- **WORK ORDER**: Your output should be the entries below, from the first line up to and including the line with "The width and", reproduced exactly and with no other lines.

RECORD EXCERPTS Start Marker

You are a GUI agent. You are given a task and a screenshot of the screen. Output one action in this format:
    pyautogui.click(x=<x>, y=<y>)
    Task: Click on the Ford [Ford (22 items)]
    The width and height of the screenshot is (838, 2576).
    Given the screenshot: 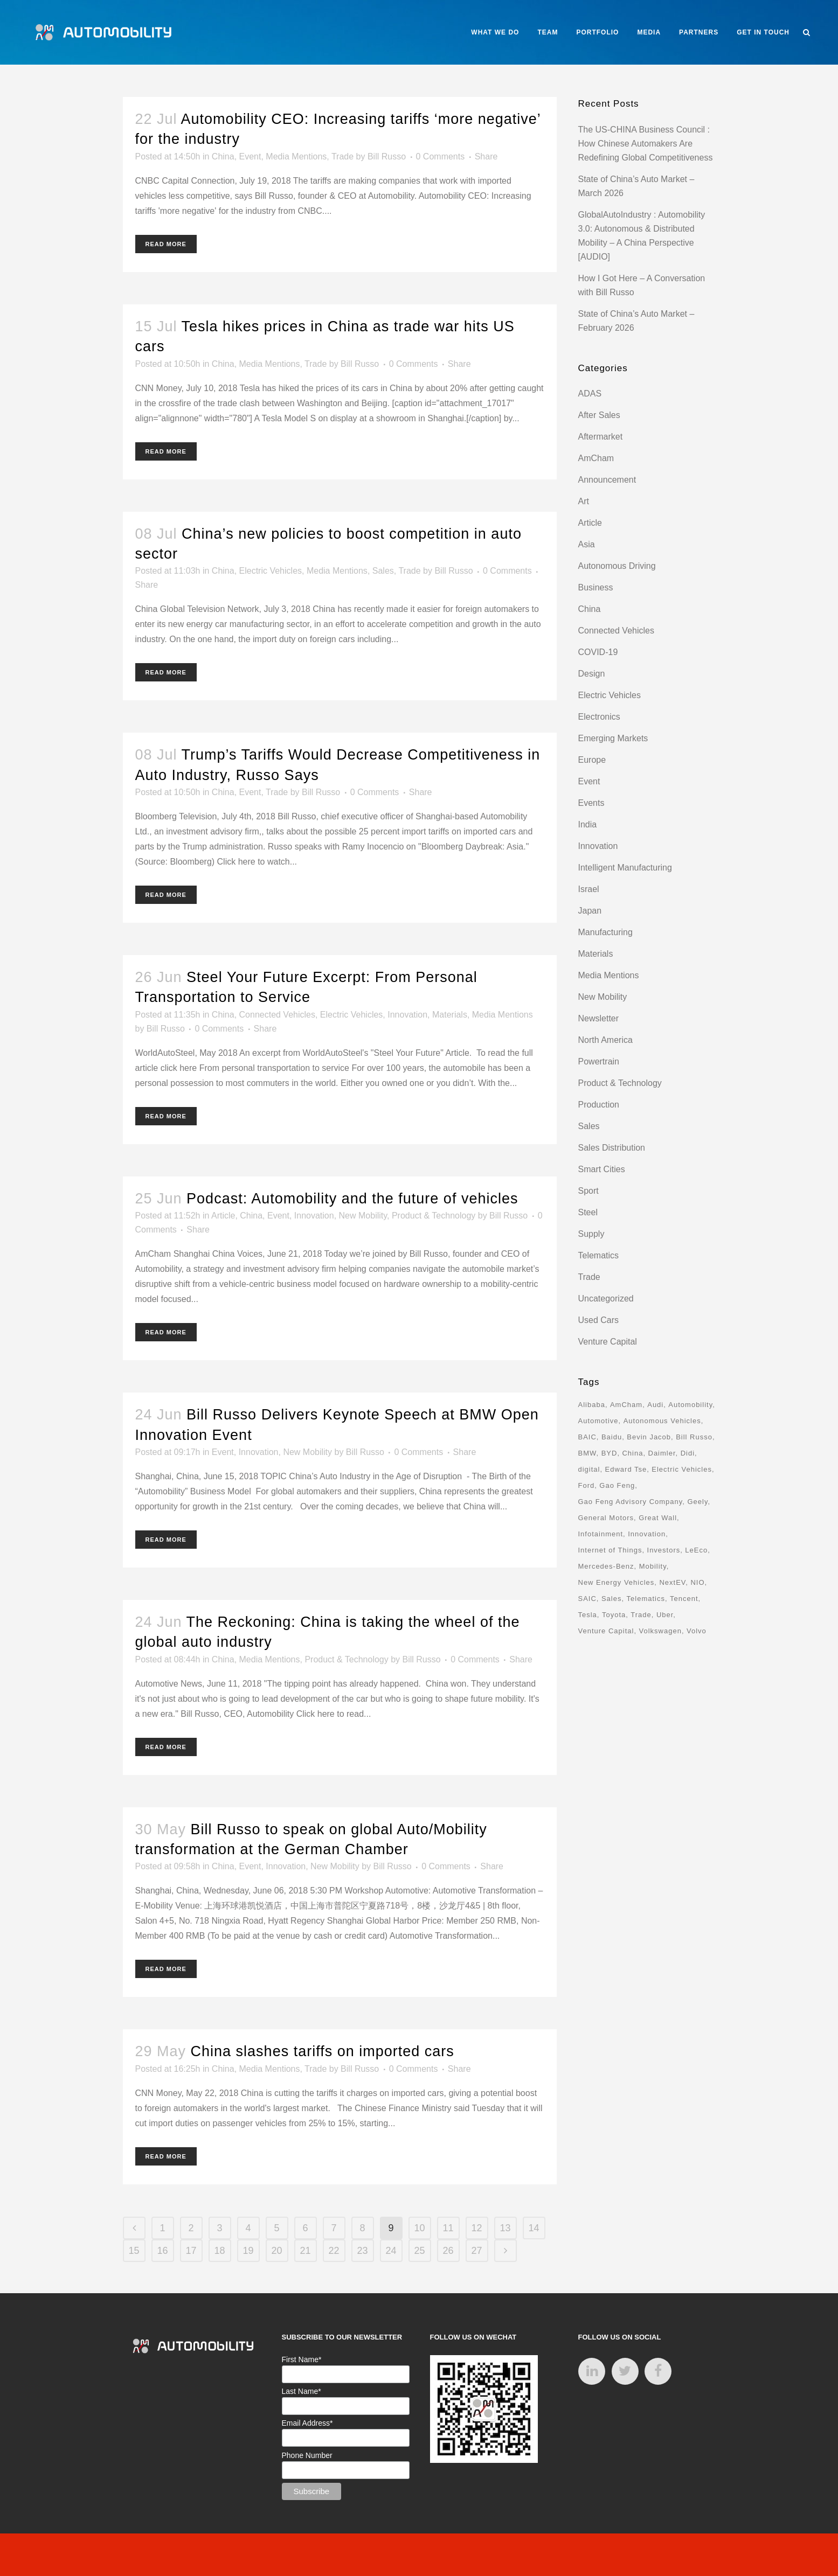 What is the action you would take?
    pyautogui.click(x=586, y=1485)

RECORD EXCERPTS End Marker

- **ANSWER FOR THIS EXERCISE**:
You are a GUI agent. You are given a task and a screenshot of the screen. Output one action in this format:
    pyautogui.click(x=<x>, y=<y>)
    Task: Click on the Ford [Ford (22 items)]
    The width and height of the screenshot is (838, 2576).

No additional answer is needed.